Важно также,  что волонтерство и социальное служение произрастает из самого христианства. Это заповедь Христа, и люди всегда старались ее исполнить. У нашей страны есть богатый дореволюционный опыт: великая княгиня Елисавета Феодоровна основала Марфо-Мариинскую обитель, существовали общины трезвости, созданные отцом Иоанном Кронштадтским.

В начале 90-х народ стал приходить и помогать строить храмы, которые были  в руинах. Тогда социальное волонтерство было на каком-нибудь 28-м месте. Когда в 1983 году Церкви передали наш Данилов монастырь, люди приходили и бесплатно выполняли работы по его восстановлению.

 

Менталитет и возможности

– Как Вы считаете, волонтерство в регионах – это вообще реально? С русским менталитетом?

– Дело не в менталитете. У каждого народа есть свои положительные и отрицательные черты. Но важно подчеркнуть: мы не хуже других народов. Во многих странах волонтерством занимаются 50 процентов населения и больше, у нас – сотые доли процента.

Главная проблема провинции – финансы: если регион депрессивный, людям негде работать, нечего кушать, ни о каком развитии волонтерства речь идти не может.

Если рассуждать о стратегии, можно сказать, что потенциально перспективы огромные. В любом регионе есть, условно говоря, средний класс. Если муж домохозяйки зарабатывает, у нее появляется время и желание не сидеть дома. Один раз в неделю отправиться куда-то на два-три часа – вполне реально.

– А в Москве волонтерство находится на удовлетворительном уровне?

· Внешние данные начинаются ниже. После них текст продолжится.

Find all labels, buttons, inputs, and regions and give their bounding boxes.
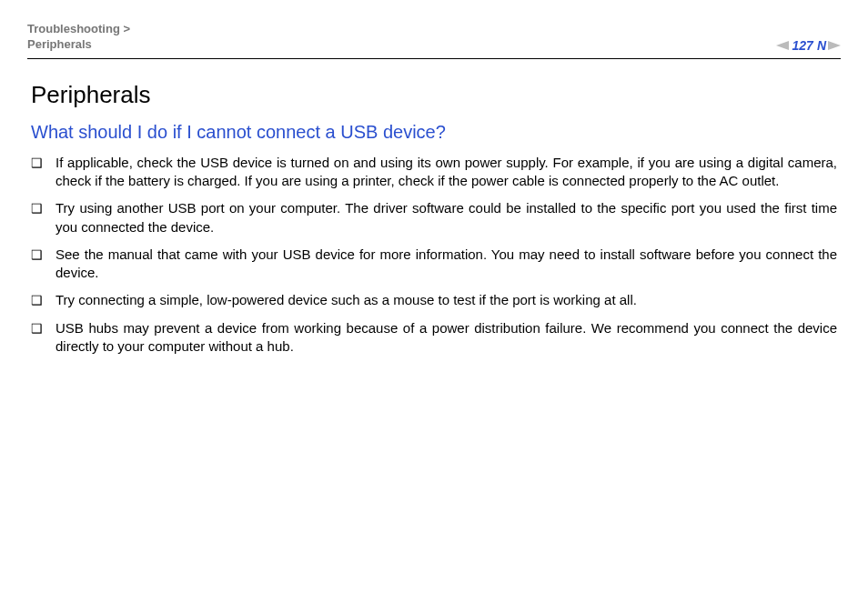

– В Москве число вовлеченных в волонтерство людей хорошо бы повысить раз в сто. Но это не просто. Вот тут уже прослеживается связь с менталитетом: у людей есть возможность, но многие говорят, мол, почему я должен кому-то помогать, мне что, делать нечего? Чтобы в корне поменять ситуацию, необходим широкий спектр государственных мер, а еще общественные организации должны принять участие.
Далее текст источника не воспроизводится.